Given data:
□ □ □ □ □
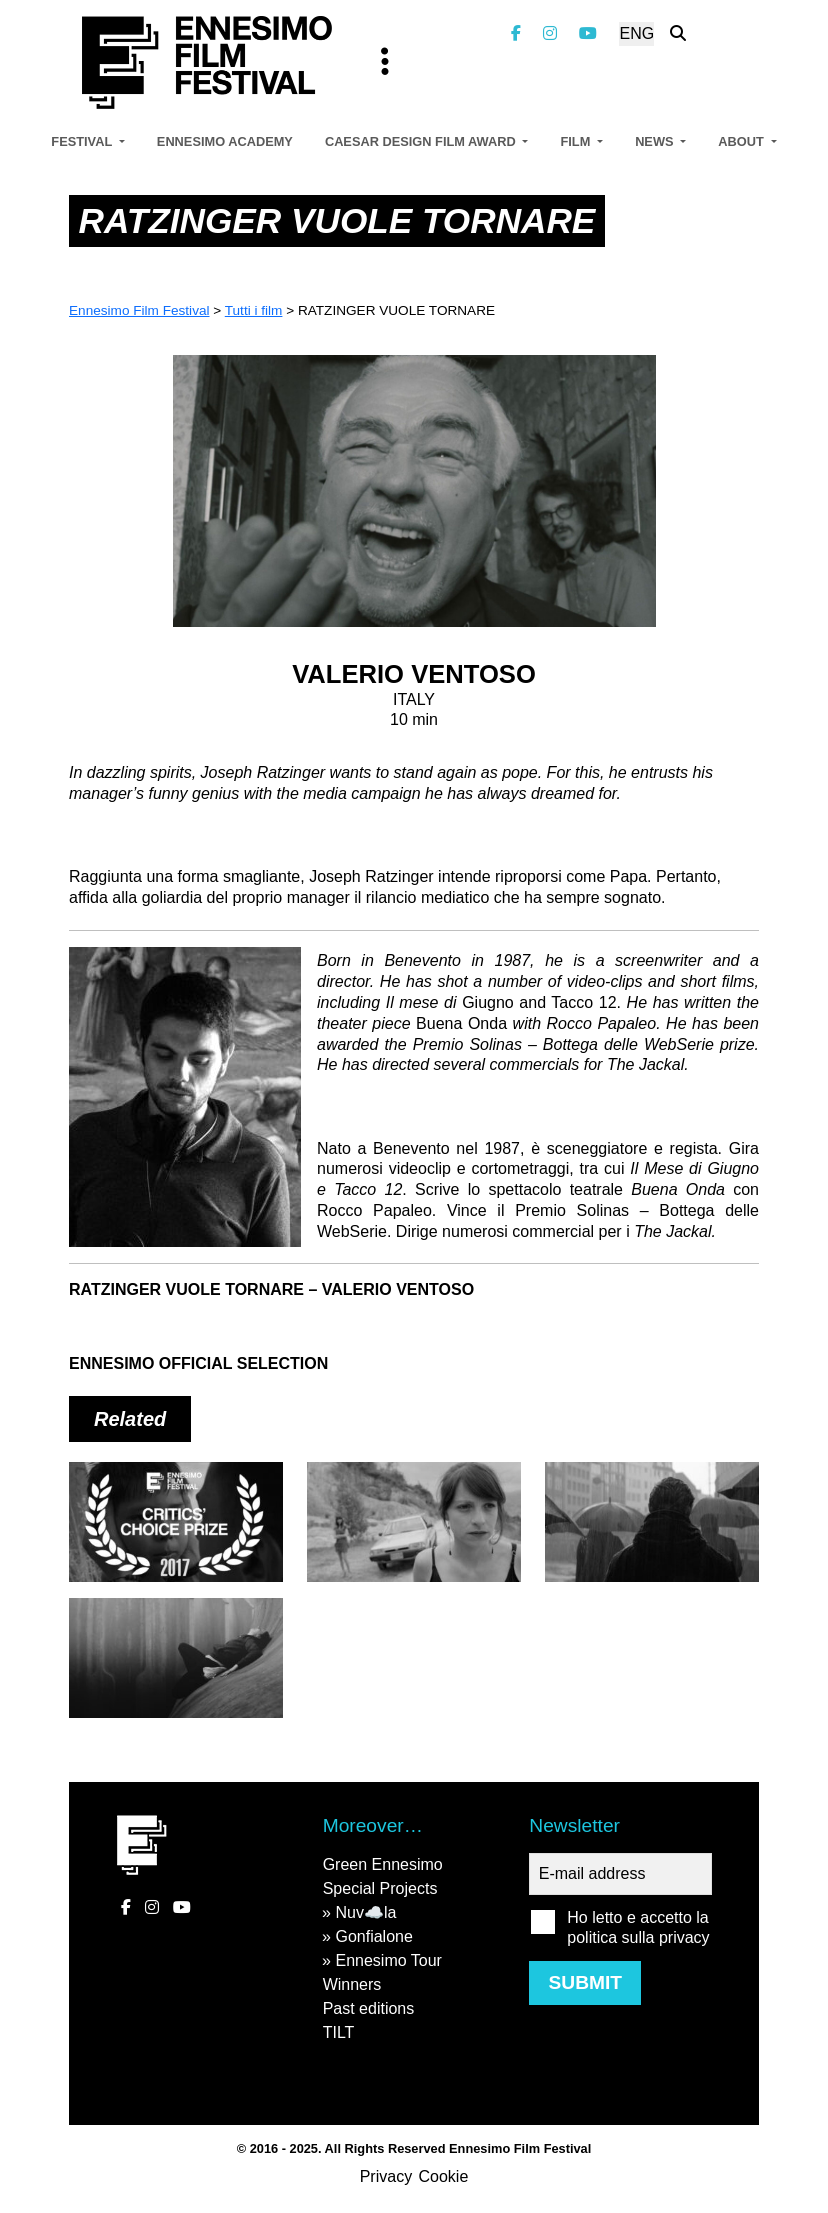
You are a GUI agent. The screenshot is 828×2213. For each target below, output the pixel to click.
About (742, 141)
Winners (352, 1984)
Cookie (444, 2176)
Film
□ □ □ □ □
What you will do: Restate each line of the records exactly; pictures do not belong in the copy.

Task answer:
You are a GUI agent. The screenshot is 828×2213. For each target below, output the pixel to click.
About (742, 141)
Winners (352, 1984)
Cookie (444, 2176)
Film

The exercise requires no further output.